Isosorbide-based Poly(arylene ether) biopolymer membranes for gas separation

Abstract

Efforts to utilize biopolymer membranes to diminish the carbon footprint of separation processes are ongoing. Herein, we report the fabrication of isosorbide (ISB)-based poly(arylene ether) biopolymer membranes, including ISB-based poly(arylene ether sulfone) (I-PAES) and ISB-based poly(arylene ether ketone) (I-PAEK) for gas separation. The robust mechanical properties and amorphous nature of ISB-based biopolymers allow for their application to gas separations. Both positron annihilation lifetime spectroscopy (PALS) and free volume analysis using density measurements reveal that replacing bisphenol A (BPA) in polysulfone (PSF) with ISB results in a significant reduction in free volume owing to the absence of bulky dimethyl groups and the presence of polar aliphatic ether groups.
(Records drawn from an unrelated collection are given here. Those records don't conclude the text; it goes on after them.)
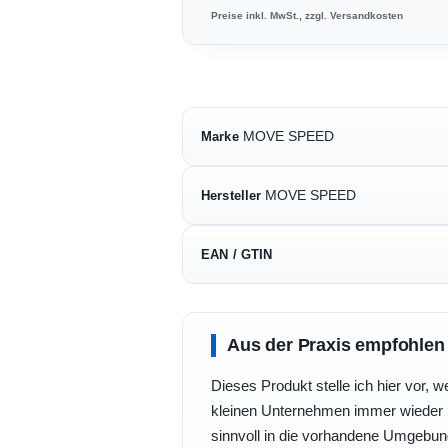
Preise inkl. MwSt., zzgl. Versandkosten
MOVE SPEED
Marke
MOVE SPEED
Hersteller
EAN / GTIN
Aus der Praxis empfohlen
Dieses Produkt stelle ich hier vor, w
kleinen Unternehmen immer wieder b
sinnvoll in die vorhandene Umgebu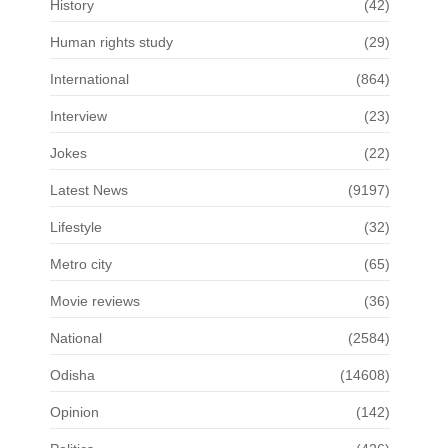
History
(42)
Human rights study
(29)
International
(864)
Interview
(23)
Jokes
(22)
Latest News
(9197)
Lifestyle
(32)
Metro city
(65)
Movie reviews
(36)
National
(2584)
Odisha
(14608)
Opinion
(142)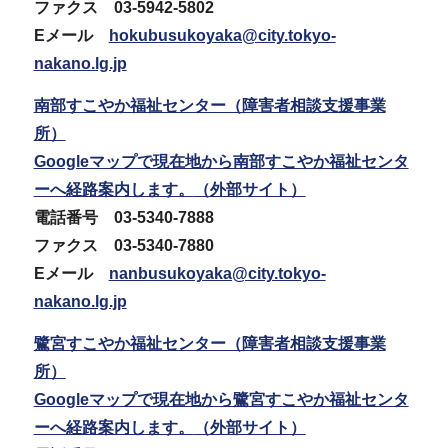
ファクス 03-5942-5802
Eメール
hokubusukoyaka@city.tokyo-
nakano.lg.jp
南部すこやか福祉センター（障害者相談支援事業
所）
Googleマップで現在地から南部すこやか福祉センタ
ーへ経路案内します。
（外部サイト）
電話番号 03-5340-7888
ファクス 03-5340-7880
Eメール
nanbusukoyaka@city.tokyo-
nakano.lg.jp
鷺宮すこやか福祉センター（障害者相談支援事業
所）
Googleマップで現在地から鷺宮すこやか福祉センタ
ーへ経路案内します。
（外部サイト）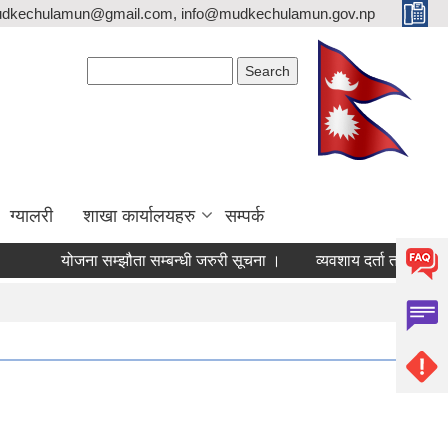
mudkechulamun@gmail.com, info@mudkechulamun.gov.np
Search form
Search
ग्यालरी
शाखा कार्यालयहरु
सम्पर्क
म्झौता सम्बन्धी जरुरी सूचना ।
व्यवशाय दर्ता तथा नवीकरण सम्बन्धि सूचना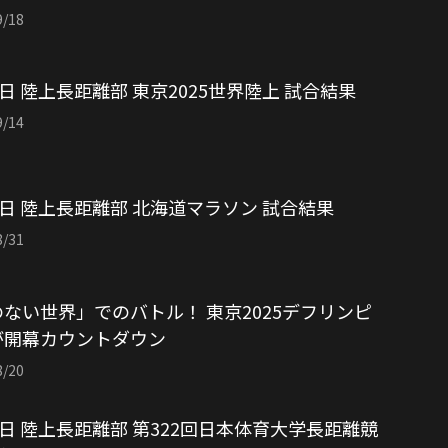
9/18
4日 陸上長距離部 東京2025世界陸上 試合結果
9/14
1日 陸上長距離部 北海道マラソン 試合結果
8/31
ない世界」でのバトル！ 東京2025デフリンピ
が開幕カウントダウン
8/20
4日 陸上長距離部 第322回日本体育大学長距離競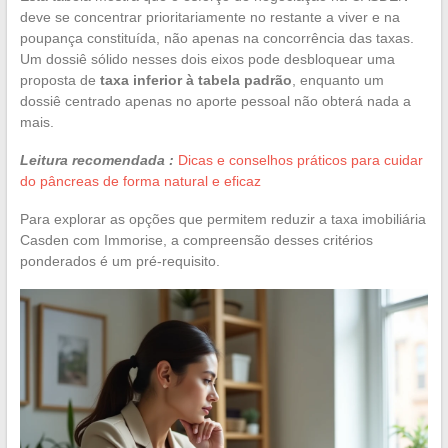
deve se concentrar prioritariamente no restante a viver e na
poupança constituída, não apenas na concorrência das taxas.
Um dossiê sólido nesses dois eixos pode desbloquear uma
proposta de
taxa inferior à tabela padrão
, enquanto um
dossiê centrado apenas no aporte pessoal não obterá nada a
mais.
Leitura recomendada :
Dicas e conselhos práticos para cuidar
do pâncreas de forma natural e eficaz
Para explorar as opções que permitem reduzir a taxa imobiliária
Casden com Immorise, a compreensão desses critérios
ponderados é um pré-requisito.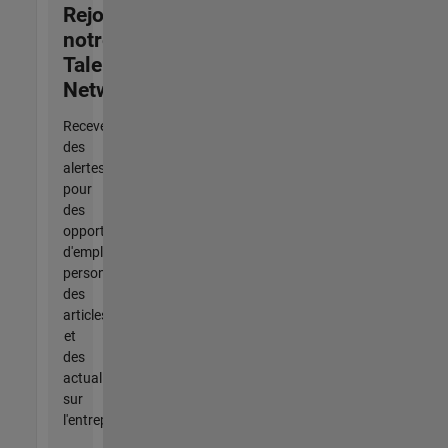
Rejoignez
notre
Talent
Network
Recevez
des
alertes
pour
des
opportunités
d'emploi
personnalisées,
des
articles
et
des
actualités
sur
l'entreprise.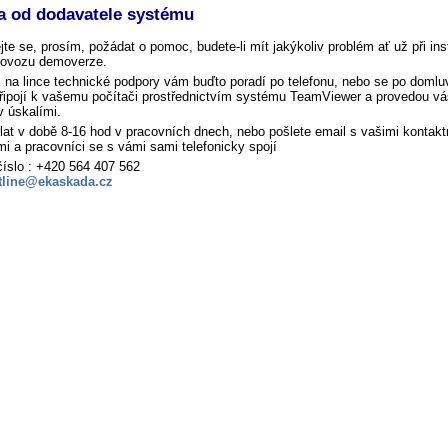
a od dodavatele systému
te se, prosím, požádat o pomoc, budete-li mít jakýkoliv problém ať už při ins
provozu demoverze.
 na lince technické podpory vám buďto poradí po telefonu, nebo se po domlu
připojí k vašemu počítači prostřednictvím systému TeamViewer a provedou vá
v úskalími.
at v době 8-16 hod v pracovních dnech, nebo pošlete email s vašimi kontakt
i a pracovníci se s vámi sami telefonicky spojí
číslo : +420 564 407 562
tline@ekaskada.cz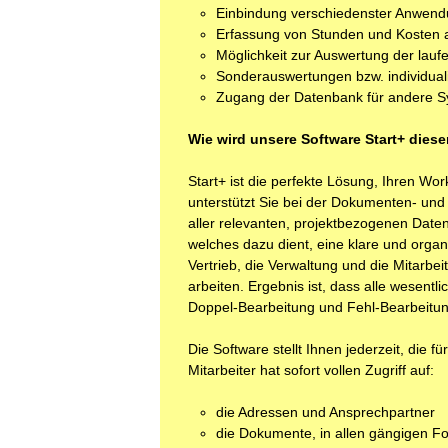
Einbindung verschiedenster Anwe
Erfassung von Stunden und Kosten al
Möglichkeit zur Auswertung der lau
Sonderauswertungen bzw. individual
Zugang der Datenbank für andere Sy
Wie wird unsere Software Start+ die
Start+ ist die perfekte Lösung, Ihren Wor
unterstützt Sie bei der Dokumenten- und
aller relevanten, projektbezogenen Daten
welches dazu dient, eine klare und organi
Vertrieb, die Verwaltung und die Mitarb
arbeiten. Ergebnis ist, dass alle wesent
Doppel-Bearbeitung und Fehl-Bearbeitu
Die Software stellt Ihnen jederzeit, die 
Mitarbeiter hat sofort vollen Zugriff auf:
die Adressen und Ansprechpartner
die Dokumente, in allen gängigen F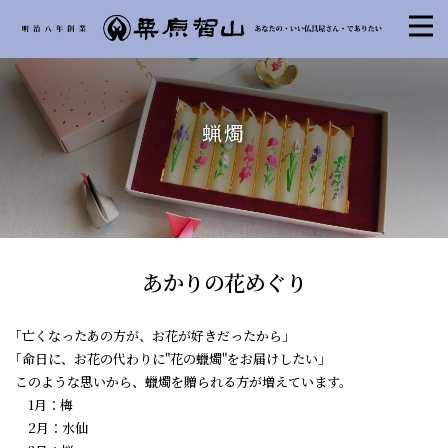
蝋燭
あかりの花めぐり
｢亡くなったあの方が、お花が好きだったから」
｢命日に、お花の代わりに"花の蠟燭"をお届けしたい」
このような思いから、蠟燭を贈られる方が増えています。
1月：梅
2月：水仙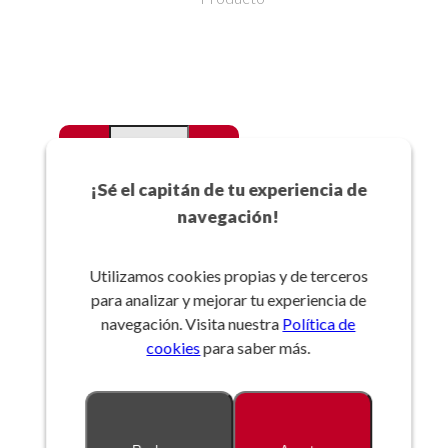
-
+
Favoritos
¡Sé el capitán de tu experiencia de
navegación!
Añadir a la cesta
Utilizamos cookies propias y de terceros
para analizar y mejorar tu experiencia de
Referencia:
navegación. Visita nuestra
Política de
cookies
para saber más.
Descripción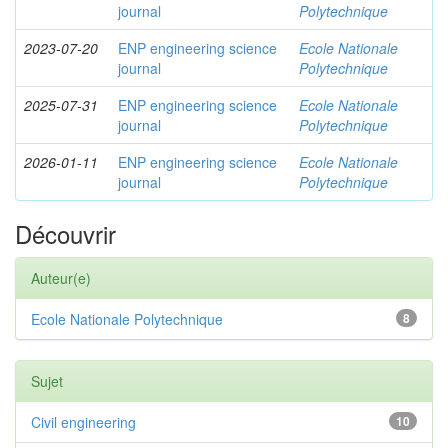
journal
Polytechnique
2023-07-20
ENP engineering science
Ecole Nationale
journal
Polytechnique
2025-07-31
ENP engineering science
Ecole Nationale
journal
Polytechnique
2026-01-11
ENP engineering science
Ecole Nationale
journal
Polytechnique
Découvrir
Auteur(e)
Ecole Nationale Polytechnique
8
Sujet
Civil engineering
10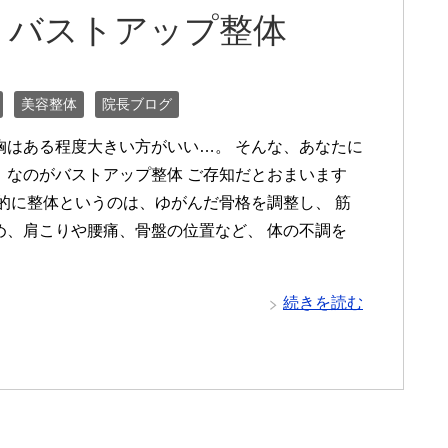
！バストアップ整体
美容整体
院長ブログ
胸はある程度大きい方がいい…。 そんな、あなたに
！なのがバストアップ整体 ご存知だとおまいます
般的に整体というのは、ゆがんだ骨格を調整し、 筋
め、肩こりや腰痛、骨盤の位置など、 体の不調を
続きを読む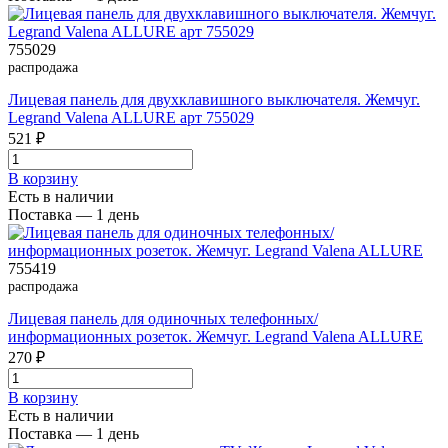
755029
распродажа
Лицевая панель для двухклавишного выключателя. Жемчуг.
Legrand Valena ALLURE арт 755029
521 ₽
В корзинy
Есть в наличии
Поставка — 1 день
755419
распродажа
Лицевая панель для одиночных телефонных/
информационных розеток. Жемчуг. Legrand Valena ALLURE
270 ₽
В корзинy
Есть в наличии
Поставка — 1 день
Substituting the sulfone group for a ketone group further decreased free volume. Solid-state CP/MAS ¹³C NMR analysis discloses that substituting ISB and replacing sulfonyl moieties with carbonyl groups restricts the rotational motion of internal rings, resulting in inhibited gas diffusion. Consequently, the I-PAEK membrane exhibited H₂/CO₂ and H₂/CH₄ selectivities more than three times and five times higher, respectively, compared to the PSF counterpart. Our present study demonstrates the feasibility of ISB-based poly(arylene ether) biopolymer membranes for gas separation.